◆ Exercise instructions ◆
Each entry is to be retyped exactly as it appears, and each image is to be dropped.

━━━ Provided information

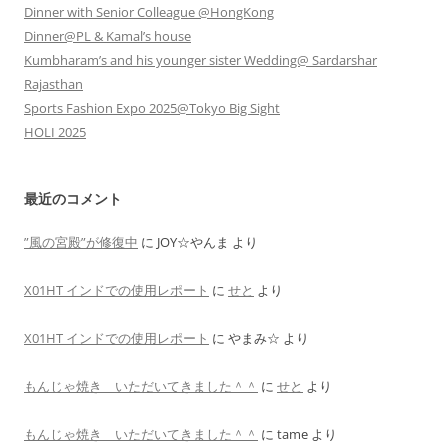
Dinner with Senior Colleague @HongKong
Dinner@PL & Kamal’s house
Kumbharam’s and his younger sister Wedding@ Sardarshar
Rajasthan
Sports Fashion Expo 2025@Tokyo Big Sight
HOLI 2025
最近のコメント
”風の宮殿”が修復中
に
JOY☆やんま
より
X01HT インドでの使用レポート
に
せと
より
X01HT インドでの使用レポート
に
やまみ☆
より
もんじゃ焼き いただいてきました＾＾
に
せと
より
もんじゃ焼き いただいてきました＾＾
に
tame
より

━━━━━━

◆ Exercise output ◆
Dinner with Senior Colleague @HongKong
Dinner@PL & Kamal’s house
Kumbharam’s and his younger sister Wedding@ Sardarshar
Rajasthan
Sports Fashion Expo 2025@Tokyo Big Sight
HOLI 2025
最近のコメント
”風の宮殿”が修復中
に
JOY☆やんま
より
X01HT インドでの使用レポート
に
せと
より
X01HT インドでの使用レポート
に
やまみ☆
より
もんじゃ焼き いただいてきました＾＾
に
せと
より
もんじゃ焼き いただいてきました＾＾
に
tame
より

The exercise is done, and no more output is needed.